İYİ Parti ve Akşener nereye koşuyor?

İYİ Parti ve Akşener nereye koşuyor?
Eski İçişleri Bakanı Meral Akşener, “Partimizin iç işlerine karışıyorlar” diyor da karışanları yanlış yerde aramıyor mu? Yakın çevresine hatta bizzat genel başkanlık makamının olduğu kata bakması daha hayırlı olmaz...

Eski İçişleri Bakanı Meral Akşener, “Partimizin iç işlerine karışıyorlar” diyor da karışanları yanlış yerde aramıyor mu? Yakın çevresine hatta bizzat genel başkanlık makamının olduğu kata bakması daha hayırlı olmaz mı? Eminim orada da ayna vardır. 

Siyasette öfkenin yeri vardır. Öfke hele de ahalinin sorunları karşısında çözümsüzlüğe, çaresizliğe, vurdumduymazlığa gösterilirse hak ettiğinden de fazla ses getirir.

İYİ Parti Genel Başkanı Meral Akşener’in partisinin adeta alabora olması karşısında, durumu operasyon olarak görüp “Bu, bir savaş ilanı. Varım” diye meydan okuması, öfkeyle izah edilebilir belki ama yaptığı bu çıkış onlarca çelişkiyi beraberinde getirmez mi?

Sayın Akşener, partisinin iç işlerine karışıldığını söylüyor. Hiç yabancı mı bu meseleye? Kendi partisi dururken başka partinin iç işlerine karışmayı en iyi kendisi bilmez mi?

Hayır hayır, CHP’den söz etmiyorum. Ayrıldığı MHP’yi hatta programının kaleme alınmasına katkı sağladığı AK Parti’yi hatırlatıyorum.

Eski İçişleri Bakanı Meral Akşener, “Partimizin iç işlerine karışıyorlar” diyor da karışanları yanlış yerde aramıyor mu? Yakın çevresine hatta bizzat genel başkanlık makamının olduğu kata bakması daha hayırlı olmaz mı? Eminim orada da ayna vardır.

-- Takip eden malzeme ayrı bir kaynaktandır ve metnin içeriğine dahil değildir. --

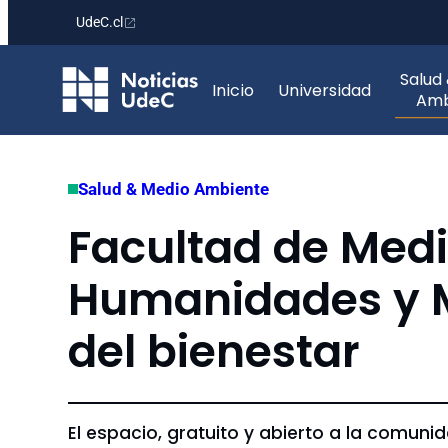
UdeC.cl
Saltar
Salud
al
Inicio
Universidad
Amb
contenido
Salud & Medio Ambiente
Facultad de Medi
Humanidades y M
del bienestar
El espacio, gratuito y abierto a la comuni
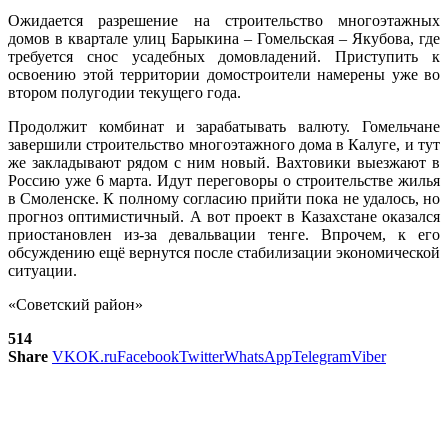
Ожидается разрешение на строительство многоэтажных
домов в квартале улиц Барыкина – Гомельская – Якубова, где
требуется снос усадебных домовладений. Приступить к
освоению этой территории домостроители намерены уже во
втором полугодии текущего года.
Продолжит комбинат и зарабатывать валюту. Гомельчане
завершили строительство многоэтажного дома в Калуге, и тут
же закладывают рядом с ним новый. Вахтовики выезжают в
Россию уже 6 марта. Идут переговоры о строительстве жилья
в Смоленске. К полному согласию прийти пока не удалось, но
прогноз оптимистичный. А вот проект в Казахстане оказался
приостановлен из-за девальвации тенге. Впрочем, к его
обсуждению ещё вернутся после стабилизации экономической
ситуации.
«Советский район»
514
Share
VK
OK.ru
Facebook
Twitter
WhatsApp
Telegram
Viber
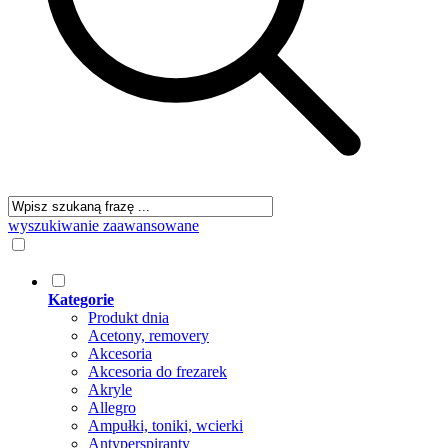
wyszukiwanie zaawansowane
Kategorie
Produkt dnia
Acetony, removery
Akcesoria
Akcesoria do frezarek
Akryle
Allegro
Ampułki, toniki, wcierki
Antyperspiranty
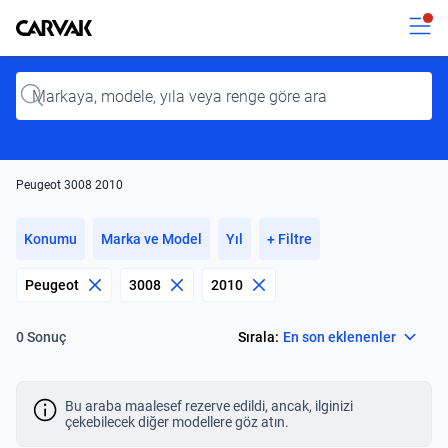
Kavak
Kavak
Input
Peugeot 3008 2010
Konumu
Marka ve Model
Yıl
+ Filtre
Peugeot
3008
2010
Select
Sırala:
En son eklenenler
0 Sonuç
Bu araba maalesef rezerve edildi, ancak, ilginizi
çekebilecek diğer modellere göz atın.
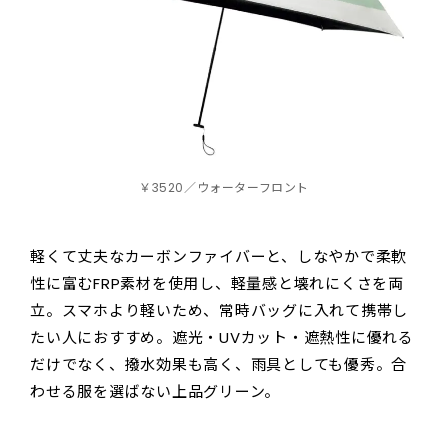
￥3520／ウォーターフロント
軽くて丈夫なカーボンファイバーと、しなやかで柔軟
性に富むFRP素材を使用し、軽量感と壊れにくさを両
立。スマホより軽いため、常時バッグに入れて携帯し
たい人におすすめ。遮光・UVカット・遮熱性に優れる
だけでなく、撥水効果も高く、雨具としても優秀。合
わせる服を選ばない上品グリーン。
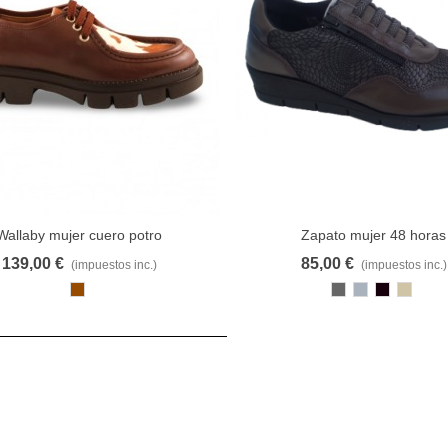
Wallaby mujer cuero potro
Zapato mujer 48 horas
AVORITO
COMPARAR
FAVORITO
COMP
139,00 €
85,00 €
(impuestos inc.)
(impuestos inc.)
Marrón
GRI
Gris
Negro
Gris
pardo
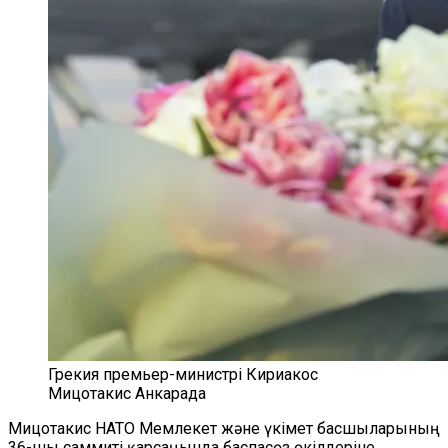
Грекия премьер-министрі Кириакос
Мицотакис Анкарада
Мицотакис НАТО Мемлекет және үкімет басшыларының
36-шы саммиті қарсаңында баспасөз өкілдеріне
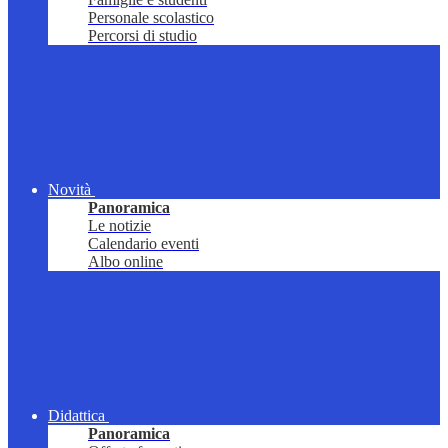
Personale scolastico
Percorsi di studio
Novità
Panoramica
Le notizie
Calendario eventi
Albo online
Didattica
Panoramica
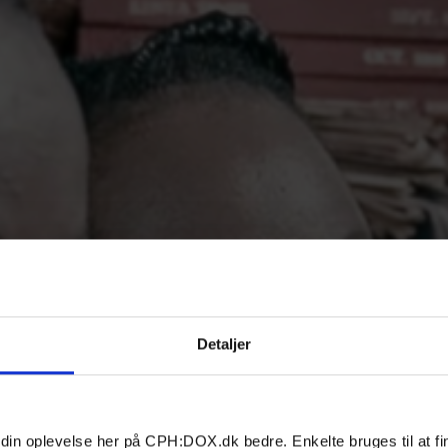
Detaljer
 din oplevelse her på CPH:DOX.dk bedre. Enkelte bruges til at fi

İYİ Parti’deki savruluşu mağlup olunan genel seçimler ya da yaklaşan ve iş birliğine kapatılan yerel seçimlerde aramak ne kadar gerçekçi?

Bence hadise topu taca atıp süreden çalmak.

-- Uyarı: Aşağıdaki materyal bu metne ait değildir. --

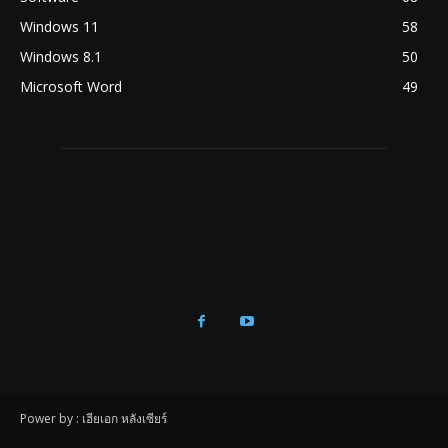
Windows 11
58
Windows 8.1
50
Microsoft Word
49
Power by : เฮียเอก หลังเซียร์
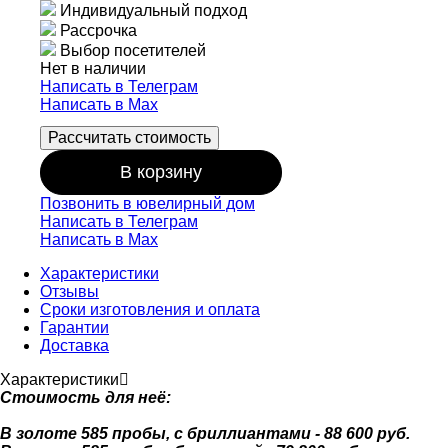
Индивидуальный подход
Рассрочка
Выбор посетителей
Нет в наличии
Написать в Телеграм
Написать в Мах
Рассчитать стоимость
В корзину
Позвонить в ювелирный дом
Написать в Телеграм
Написать в Мах
Характеристики
Отзывы
Сроки изготовления и оплата
Гарантии
Доставка
Характеристики
Стоимость для неё:
В золоте 585 пробы, с бриллиантами - 88 600 руб.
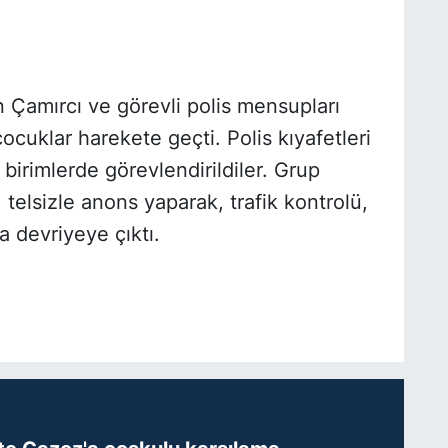
 Çamırcı ve görevli polis mensupları
ocuklar harekete geçti. Polis kıyafetleri
birimlerde görevlendirildiler. Grup
 telsizle anons yaparak, trafik kontrolü,
a devriyeye çıktı.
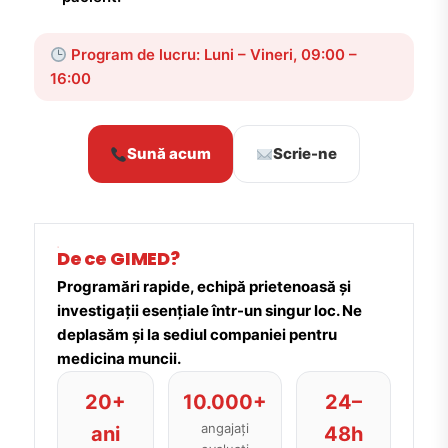
Program de lucru: Luni – Vineri, 09:00 –
16:00
Sună acum
Scrie-ne
De ce GIMED?
Programări rapide, echipă prietenoasă și
investigații esențiale într-un singur loc. Ne
deplasăm și la sediul companiei pentru
medicina muncii.
20+
10.000+
24–
angajați
ani
48h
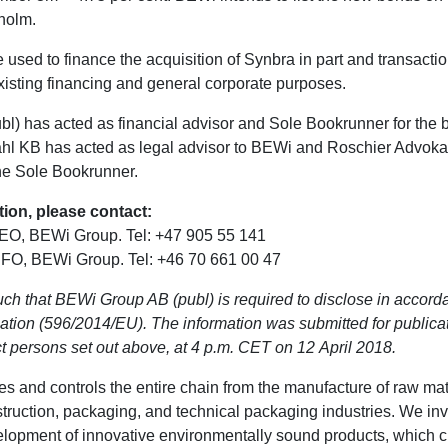
holm.
 used to finance the acquisition of Synbra in part and transactio
existing financing and general corporate purposes.
l) has acted as financial advisor and Sole Bookrunner for the 
hl KB has acted as legal advisor to BEWi and Roschier Advoka
the Sole Bookrunner.
tion, please contact:
CEO, BEWi Group. Tel: +47 905 55 141
CFO, BEWi Group. Tel: +46 70 661 00 47
uch that BEWi Group AB (publ) is required to disclose in accor
tion (596/2014/EU). The information was submitted for publicat
t persons set out above, at 4 p.m. CET on 12 April 2018.
and controls the entire chain from the manufacture of raw mate
struction, packaging, and technical packaging industries. We in
lopment of innovative environmentally sound products, which c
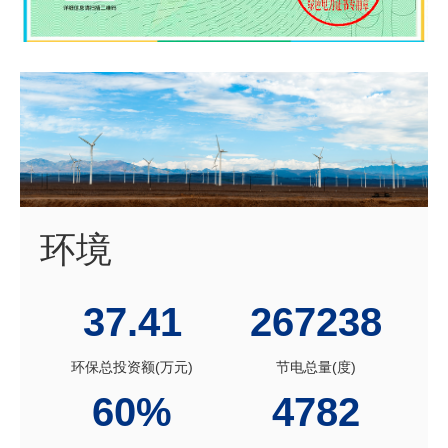
环境
37.41
267238
环保总投资额(万元)
节电总量(度)
60%
4782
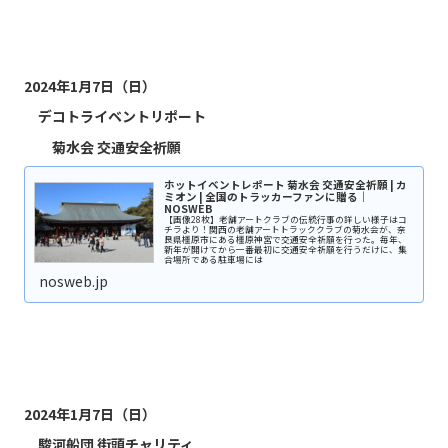
2024年1月7日（日）
デコトライベントリポート
菊水会 交通安全祈願
ホットイベントレポート 菊水会 交通安全祈願 | カ
ミオン | 全国のトラッカーファンに贈る｜
NOSWEB
【画像28枚】老舗アートクラブの伝統行事の詳しい様子はコ
チラより！関西の老舗アートトラッククラブの菊水会が、奈
良県橿原市にある橿原神宮で交通安全祈願を行った。毎年、
新年が開けてから一番最初に交通安全祈願を行うだけに、集
合場所である駐車場には
nosweb.jp
2024年1月7日（日）
駿河船団 街頭チャリティ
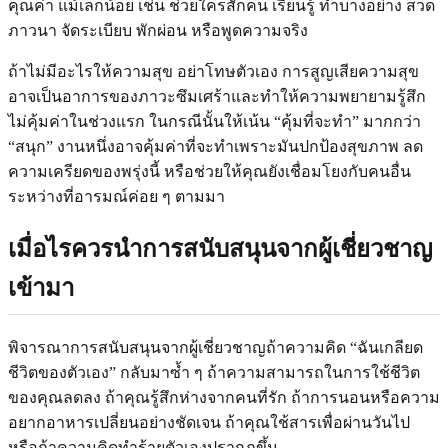
คุณค่า แม้เล็กน้อย เช่น ช่วยใครสักคน เรียนรู้ ทำบางอย่าง สวด
ภาวนา จัดระเบียบ พักผ่อน หรือพูดความจริง
ถ้าไม่มีอะไรให้ความสุข อย่าโทษตัวเอง การสูญเสียความสุข
อาจเป็นอาการของภาวะซึมเศร้าและทำให้ความพยายามรู้สึก
ไม่คุ้มค่าในช่วงแรก ในกรณีนั้นให้เน้น “คุ้มที่จะทำ” มากกว่า
“สนุก” งานหนึ่งอาจคุ้มค่าที่จะทำเพราะมันปกป้องสุขภาพ ลด
ความเครียดของพรุ่งนี้ หรือช่วยให้คุณยังเชื่อมโยงกับคนอื่น
ระหว่างที่อารมณ์ค่อย ๆ ตามมา
เมื่อไรควรนำการสนับสนุนจากผู้เชี่ยวชาญ
เข้ามา
พิจารณาการสนับสนุนจากผู้เชี่ยวชาญถ้าความคิด “ฉันเกลียด
ชีวิตของตัวเอง” กลับมาซ้ำ ๆ ถ้าความสามารถในการใช้ชีวิต
ของคุณลดลง ถ้าคุณรู้สึกห่างจากคนที่รัก ถ้าการนอนหรือความ
อยากอาหารเปลี่ยนอย่างชัดเจน ถ้าคุณใช้สารเพื่อผ่านวันไป
หรือถ้าความคิดทำร้ายตัวเองปรากฏขึ้น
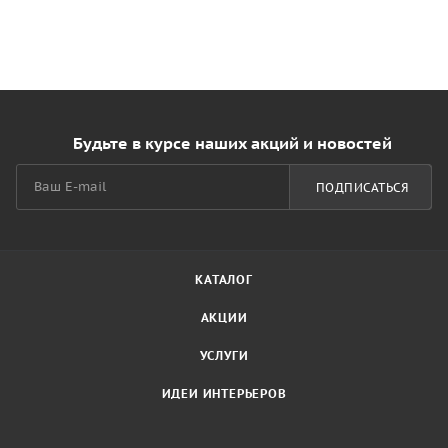
Будьте в курсе наших акций и новостей
ПОДПИСАТЬСЯ
КАТАЛОГ
АКЦИИ
УСЛУГИ
ИДЕИ ИНТЕРЬЕРОВ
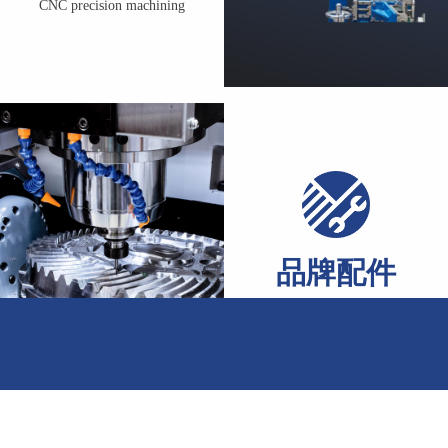
CNC precision machining
运行可靠性，降低日常维
了解我们
了解我们
品牌配件
Branded accessories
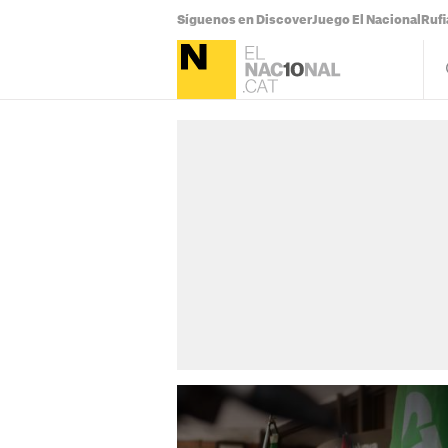
Síguenos en Discover
Juego El Nacional
Ruf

Cumhurbaşkanlığı seçimlerinin ardından yapılan kongre var.

Hatırlayınız.

Kendi partililerine olmadık ithamlarda bulunan genel başkan, onlara parmak sallayan genel başkan, kongrenin ardından parti yönetimini istediği gibi dizayn eden aynı genel başkan.

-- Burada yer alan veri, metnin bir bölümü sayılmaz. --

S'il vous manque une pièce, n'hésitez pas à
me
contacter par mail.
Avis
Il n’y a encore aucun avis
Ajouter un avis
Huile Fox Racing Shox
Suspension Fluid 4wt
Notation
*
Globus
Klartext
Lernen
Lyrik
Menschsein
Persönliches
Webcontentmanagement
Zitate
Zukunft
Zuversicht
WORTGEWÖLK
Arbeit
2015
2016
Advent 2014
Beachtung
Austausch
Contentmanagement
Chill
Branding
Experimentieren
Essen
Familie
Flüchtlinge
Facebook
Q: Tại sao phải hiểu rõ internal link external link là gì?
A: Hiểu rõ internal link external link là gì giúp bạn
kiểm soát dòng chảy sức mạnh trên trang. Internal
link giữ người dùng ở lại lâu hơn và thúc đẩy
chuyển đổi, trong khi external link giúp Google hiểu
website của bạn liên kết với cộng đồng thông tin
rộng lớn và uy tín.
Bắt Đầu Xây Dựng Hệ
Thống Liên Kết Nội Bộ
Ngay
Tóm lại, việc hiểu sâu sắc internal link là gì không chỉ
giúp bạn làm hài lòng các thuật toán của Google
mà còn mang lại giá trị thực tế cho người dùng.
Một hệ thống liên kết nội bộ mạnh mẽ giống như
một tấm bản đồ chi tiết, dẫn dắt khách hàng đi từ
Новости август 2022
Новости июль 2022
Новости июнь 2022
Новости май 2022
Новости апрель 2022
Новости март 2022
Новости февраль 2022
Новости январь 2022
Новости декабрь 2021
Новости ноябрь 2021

Milletvekili listelerinin belirlenmesinde teşkilattan ziyade başka önceliklerin olduğu iddiaları bir kenara ama bu konuda son sözü söyleyen de aynı genel başkan.

Bu listelerin başındakiler daha kısa sürede hem kendisiyle hem partisiyle yolunu derin görüş ayrılığı ile ayırıyorsa, neden sorusunu biz değil bizzat Akşener kendi kendine sormalı.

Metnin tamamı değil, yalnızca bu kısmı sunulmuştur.